その意味にピンときて、俺はすぐに相槌を打った。
「ああ。クリスマス会、ようやく終わるな」
「へ? く、クリスマス会......? あー、うん。そうだな。テストの後はそうだよな」
妙に歯切れが悪い。
クリスマス会の準備にいつも一生懸命だから、気合い入ってるんだと思ったのに。
外したのか?と思いつつ、俺は一緒に準備した日々を頭に思い浮かべる。
実行委員中はほとんどの時間、朝日川の笑顔が近くにあった。
「準備すんの、意外と楽しかったよ。来年はやんねぇけど」
「やらないのかよ。俺が実行委員やるから一緒にやってくれって言ったら、やってくれるか?」
「その時考える」
「やらないって即答しないんだな」
口角を上げる朝日川を見て、俺はちょっとだけ反省した。
そういえば、いつもとりあえず断ってたよな。
「お前に頼まれたら押し切られる気がすんだよ。来年もやるなら、お前クリスマス会実行委員長とかしてそうだな」
「朔弥の中の俺って、優等生なんだなぁ」
爽やかで柔らかい声は、「本当は違うのに」とでも言っているようだ。
優等生だろって言ってやりたいところだが、確かにちょっと違和感がある。
俺は自転車のハンドルを握り直し、言葉を選びながら視線を動かす。
駅が近づくにつれて、学生はまばらになり色んな人々が目に入った。道を走る車も増えて、周囲が賑やかになってきている。
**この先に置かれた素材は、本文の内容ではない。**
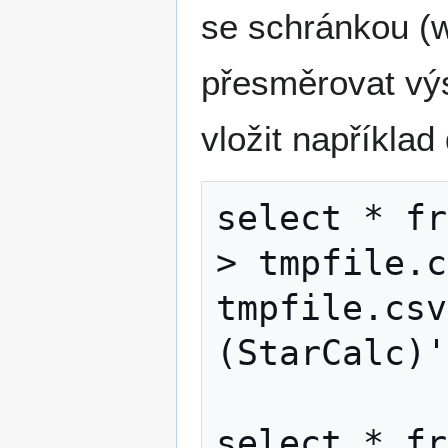
se schránkou (w
přesměrovat výs
vložit například
select * fr
> tmpfile.c
tmpfile.csv
(StarCalc)'
select * fr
「優等生......優等生っていうほどお堅いイメージでもねぇけど......人気者で、いい奴代表。それで」
「それで?」
「マイペースで抜けてるとこもある。......っていう欠点がまたあざとい」
思ったことを一つずつ言っていくと、朝日川は目尻を下げた。
「欠点があざといってなんだよ。やっぱり朔弥っておもしろいなー」
「可愛くてずるいと思って」
これまで俺がイメージしてた通りの光り輝く爽やかくんだったら、きっとこんなに一緒にいられない。
たまに見せる、ホワンとした感じや意外と落ち着いてるところがいいんだと思う。
正直に全部伝えると、朝日川は口元を覆って俯いてしまった。